Segment Start: Data to process
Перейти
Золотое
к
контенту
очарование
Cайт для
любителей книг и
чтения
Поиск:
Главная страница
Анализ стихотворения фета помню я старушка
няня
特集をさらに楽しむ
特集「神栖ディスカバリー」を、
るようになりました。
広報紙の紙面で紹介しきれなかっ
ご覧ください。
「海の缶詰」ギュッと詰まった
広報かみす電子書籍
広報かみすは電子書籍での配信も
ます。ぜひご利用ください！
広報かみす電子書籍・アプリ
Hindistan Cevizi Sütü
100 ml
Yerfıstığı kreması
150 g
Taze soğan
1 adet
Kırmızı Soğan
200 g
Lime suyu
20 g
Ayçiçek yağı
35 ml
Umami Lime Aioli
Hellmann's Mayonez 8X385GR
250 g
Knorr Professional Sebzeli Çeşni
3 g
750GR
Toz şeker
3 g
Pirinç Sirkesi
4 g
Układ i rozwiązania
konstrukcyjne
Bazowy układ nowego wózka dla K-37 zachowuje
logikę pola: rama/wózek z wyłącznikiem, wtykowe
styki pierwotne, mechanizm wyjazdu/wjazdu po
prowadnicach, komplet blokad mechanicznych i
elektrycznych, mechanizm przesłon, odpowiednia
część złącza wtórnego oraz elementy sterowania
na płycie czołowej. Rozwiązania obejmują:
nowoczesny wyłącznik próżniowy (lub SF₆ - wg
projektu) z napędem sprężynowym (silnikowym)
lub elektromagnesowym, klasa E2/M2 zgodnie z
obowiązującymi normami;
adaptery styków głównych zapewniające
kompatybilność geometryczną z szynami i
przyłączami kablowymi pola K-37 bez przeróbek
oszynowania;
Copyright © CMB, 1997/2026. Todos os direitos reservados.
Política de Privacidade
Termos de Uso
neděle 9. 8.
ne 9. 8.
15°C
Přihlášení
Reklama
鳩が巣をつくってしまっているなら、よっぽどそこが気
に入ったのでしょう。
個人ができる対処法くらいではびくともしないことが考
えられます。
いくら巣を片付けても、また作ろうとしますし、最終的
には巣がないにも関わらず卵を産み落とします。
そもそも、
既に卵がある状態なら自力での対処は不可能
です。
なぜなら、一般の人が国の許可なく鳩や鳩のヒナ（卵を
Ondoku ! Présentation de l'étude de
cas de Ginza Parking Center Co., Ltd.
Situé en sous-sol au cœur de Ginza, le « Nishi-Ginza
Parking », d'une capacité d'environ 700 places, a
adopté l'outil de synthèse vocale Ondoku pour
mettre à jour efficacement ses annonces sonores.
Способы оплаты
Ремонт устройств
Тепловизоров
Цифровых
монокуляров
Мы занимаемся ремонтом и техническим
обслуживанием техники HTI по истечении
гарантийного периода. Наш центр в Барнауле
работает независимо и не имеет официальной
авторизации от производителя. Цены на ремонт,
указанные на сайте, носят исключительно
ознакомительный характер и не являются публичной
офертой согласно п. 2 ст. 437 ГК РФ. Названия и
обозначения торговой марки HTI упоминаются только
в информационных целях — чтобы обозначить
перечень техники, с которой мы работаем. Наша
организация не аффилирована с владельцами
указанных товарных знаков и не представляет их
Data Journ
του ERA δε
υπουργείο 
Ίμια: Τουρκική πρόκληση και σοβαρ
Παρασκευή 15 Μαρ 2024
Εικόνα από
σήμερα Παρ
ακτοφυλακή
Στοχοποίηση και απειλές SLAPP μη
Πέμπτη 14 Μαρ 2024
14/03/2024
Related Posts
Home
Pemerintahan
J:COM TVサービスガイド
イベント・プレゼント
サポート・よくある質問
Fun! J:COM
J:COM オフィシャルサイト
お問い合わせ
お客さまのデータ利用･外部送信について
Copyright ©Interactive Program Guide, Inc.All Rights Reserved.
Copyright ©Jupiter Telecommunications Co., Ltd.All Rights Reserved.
Segment End: Data to process
Segment Start: Data to process
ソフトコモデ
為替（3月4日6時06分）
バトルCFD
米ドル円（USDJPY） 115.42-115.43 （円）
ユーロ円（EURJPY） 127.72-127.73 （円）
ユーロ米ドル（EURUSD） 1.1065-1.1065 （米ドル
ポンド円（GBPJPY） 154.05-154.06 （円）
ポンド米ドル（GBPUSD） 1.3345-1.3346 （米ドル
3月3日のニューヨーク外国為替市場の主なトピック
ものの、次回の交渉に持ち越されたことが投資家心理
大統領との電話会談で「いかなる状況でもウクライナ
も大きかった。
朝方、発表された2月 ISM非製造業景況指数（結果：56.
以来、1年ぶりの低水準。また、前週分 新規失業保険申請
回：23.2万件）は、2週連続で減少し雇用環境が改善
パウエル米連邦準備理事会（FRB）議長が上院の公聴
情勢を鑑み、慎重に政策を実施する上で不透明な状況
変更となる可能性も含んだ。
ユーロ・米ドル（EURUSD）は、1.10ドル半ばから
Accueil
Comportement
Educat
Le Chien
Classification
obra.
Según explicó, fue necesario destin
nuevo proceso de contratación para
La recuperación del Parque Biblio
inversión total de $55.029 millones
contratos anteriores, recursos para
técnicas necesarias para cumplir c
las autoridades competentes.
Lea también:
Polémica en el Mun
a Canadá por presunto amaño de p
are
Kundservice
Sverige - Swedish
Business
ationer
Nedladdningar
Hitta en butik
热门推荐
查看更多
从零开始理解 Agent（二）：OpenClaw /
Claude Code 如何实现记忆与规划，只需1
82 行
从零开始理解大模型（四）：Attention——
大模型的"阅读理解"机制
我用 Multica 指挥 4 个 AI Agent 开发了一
Segment End: Data to process
◆ **Required action**: Using the data above, transcribe the lines that run from the line with "Polémica en el Mun" to the line with "我用 Multica 指挥 4 个 AI Agent 开发了一", both ends kept, and output nothing else.

◆ **Exercise answer**:
Polémica en el Mun
a Canadá por presunto amaño de p
are
Kundservice
Sverige - Swedish
Business
ationer
Nedladdningar
Hitta en butik
热门推荐
查看更多
从零开始理解 Agent（二）：OpenClaw /
Claude Code 如何实现记忆与规划，只需1
82 行
从零开始理解大模型（四）：Attention——
大模型的"阅读理解"机制
我用 Multica 指挥 4 个 AI Agent 开发了一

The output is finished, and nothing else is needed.